Implement the query-efficient Square Attack:
class SquareAttack:
    # Black-box attack using only model outputs
    # No gradients needed!
    pass
Compare TRADES and standard PGD adversarial training:
  • Train models with both methods
  • Compare clean vs robust accuracy tradeoff
  • Evaluate with AutoAttack
Implement and evaluate randomized smoothing:
  • Train a smoothed classifier
  • Compute certified radii
  • Plot certified accuracy vs radius

Training Tips

Practical adversarial robustness checklist a senior ML engineer would follow:
  • Never evaluate robustness with only FGSM. FGSM is a weak attack. Models that appear robust against FGSM often crumble against PGD-20 with random restarts. Use AutoAttack as the minimum standard for robustness claims.
  • Always use the correct epsilon for your domain. Standard benchmarks: MNIST epsilon=0.3 (L-inf), CIFAR-10 epsilon=8/255, ImageNet epsilon=4/255. Using the wrong epsilon makes results incomparable to the literature.
  • Budget for the accuracy-robustness trade-off. Adversarial training will cost you 5-15% clean accuracy. Communicate this trade-off to stakeholders before starting.
  • Use a wider model. Robust models need more capacity than standard models. WideResNet-28-10 is the standard backbone for adversarial training on CIFAR-10; don’t expect a ResNet-18 to achieve competitive robust accuracy.
  • Early stopping on robust accuracy, not clean accuracy. Overfitting to adversarial training data manifests as decreasing robust test accuracy while clean test accuracy stays flat or increases. Monitor both throughout training.

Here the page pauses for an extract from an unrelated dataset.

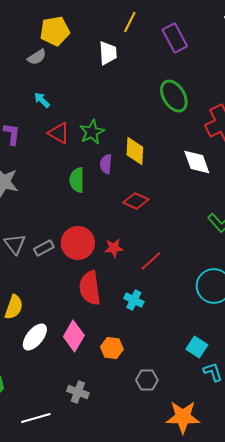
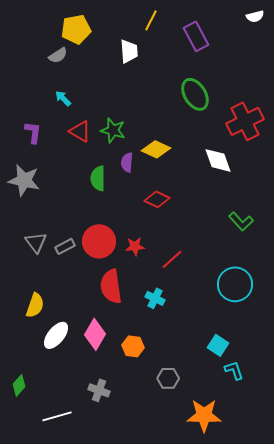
green star: (92, 132) -> (113, 130), turned -30
yellow diamond: (135, 151) -> (156, 149), turned -68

  • For certified robustness, train with Gaussian noise augmentation. The base classifier in randomized smoothing performs best when trained on Gaussian-corrupted inputs matching the smoothing sigma.

Interview Deep-Dive

Strong Answer:
  • FGSM (Fast Gradient Sign Method): a single-step attack. Compute the gradient of the loss with respect to the input, take its sign, and scale by epsilon. The adversarial image is xadv=x+ϵsign(xL)x_{adv} = x + \epsilon \cdot \text{sign}(\nabla_x L). It’s fast (one forward + one backward pass) but weak because the loss landscape is highly non-linear and a single gradient step often doesn’t find the worst-case perturbation.
  • PGD (Projected Gradient Descent): an iterative version of FGSM. Take many small FGSM steps (step size alpha, typically alpha = 2.5 * epsilon / num_iter), and after each step project the perturbation back into the L-infinity epsilon ball. Start from a random point within the ball (random restart) to avoid local optima. With enough iterations (20-40) and random restarts (10+), PGD is provably near-optimal among first-order attacks.

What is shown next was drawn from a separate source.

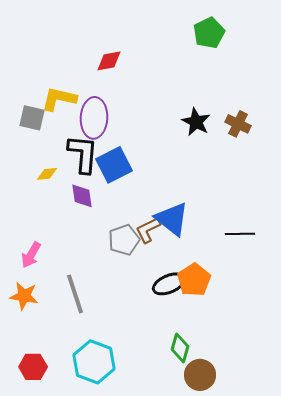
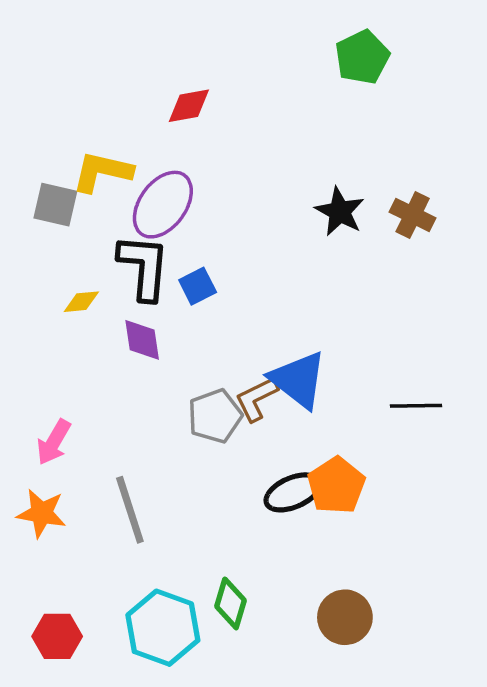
purple ellipse: (94, 118) -> (163, 205), turned 33
blue square: (114, 165) -> (198, 286), size x0.6
green diamond: (180, 348) -> (230, 603), moved
brown circle: (200, 375) -> (345, 617), moved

  • Why PGD is the gold standard: Madry et al. (2018) showed that PGD’s inner maximization problem is approximately solved by iterative projected gradient ascent, and that adversarial training against PGD produces models robust to all first-order attacks. The key theoretical insight is that the adversarial loss landscape, while non-convex, has no problematic local maxima in practice — PGD reliably finds near-optimal adversarial examples.
  • Limitations of PGD: (1) it only finds first-order adversarial examples — second-order attacks or optimization-based attacks (C&W) can sometimes find smaller perturbations; (2) PGD is slow for large epsilon budgets or high-resolution images; (3) PGD evaluates L-infinity robustness by default, but real-world attacks may use other threat models (L2, spatial transformations, color shifts). For this reason, AutoAttack (a standardized ensemble of four diverse attacks) has become the recommended evaluation protocol.

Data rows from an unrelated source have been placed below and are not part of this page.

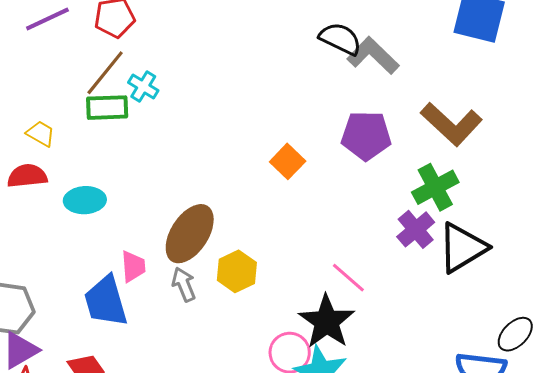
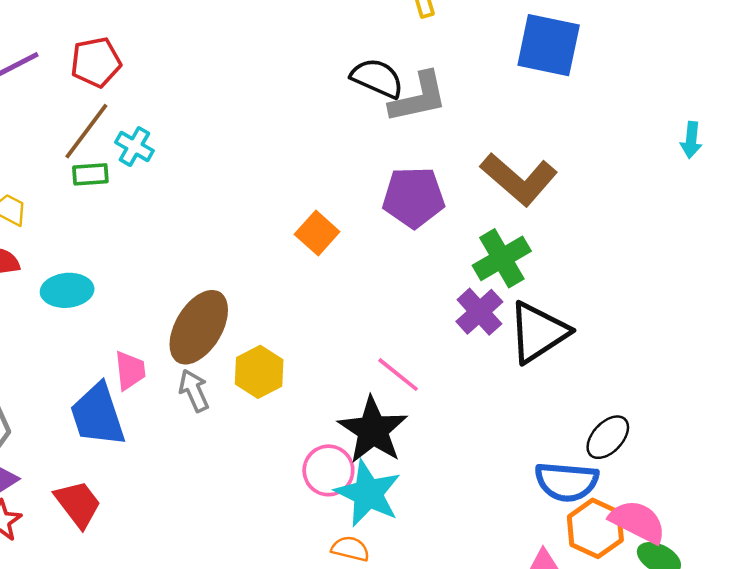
gray L-shape: (373, 56) -> (418, 98), turned 126
green rectangle: (107, 108) -> (90, 174), size x0.7

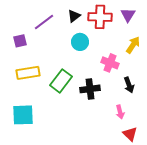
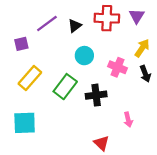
black triangle: (74, 16) -> (75, 26), moved
cyan circle: (80, 42) -> (84, 56), moved
yellow rectangle: (28, 73) -> (30, 78), turned -40
black arrow: (129, 85) -> (145, 74), moved
red triangle: (130, 134) -> (101, 143), moved

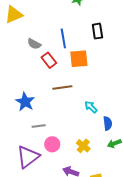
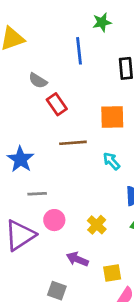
blue line: (63, 38) -> (79, 51), moved
orange square: (79, 59) -> (112, 117), moved
cyan arrow: (91, 107) -> (111, 161), moved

  • A senior engineer would note: the number of PGD restarts matters enormously. Evaluating with PGD-20 (20 steps, no restarts) can overestimate robustness by 5-10% compared to PGD-20 with 10 random restarts. Always report the attack configuration precisely.
Follow-up: When would you use C&W attack over PGD?C&W is an optimization-based attack that minimizes perturbation size rather than maximizing loss within a fixed budget. Use C&W when you need to demonstrate that very small perturbations suffice for misclassification (e.g., to argue that a model is fundamentally vulnerable). C&W is 50-100x slower than PGD but finds perturbations that are often 2-3x smaller in L2 norm. In practice, PGD is used for training and routine evaluation; C&W is used for thorough vulnerability assessment and when writing papers.
Strong Answer:
  • The empirical observation: adversarially trained models consistently achieve lower clean accuracy than standard models. On CIFAR-10: standard training gets approximately 95% clean accuracy, while PGD adversarial training (epsilon=8/255) gets approximately 85% clean accuracy and approximately 50-55% PGD-robust accuracy. On ImageNet: standard models hit approximately 80% top-1; adversarially robust models hit approximately 65% clean and approximately 35% robust.
  • Is it fundamental? There is growing theoretical and empirical evidence that the trade-off is inherent to the problem, not just a limitation of current algorithms. Tsipras et al. (2019) showed that in certain data distributions, robust classifiers must use fundamentally different features than accurate classifiers — robust features are more semantically meaningful but less predictive. Zhang et al. (TRADES, 2019) proved a decomposition: robustness error is bounded by the sum of clean error and a boundary complexity term, suggesting you can’t minimize both simultaneously.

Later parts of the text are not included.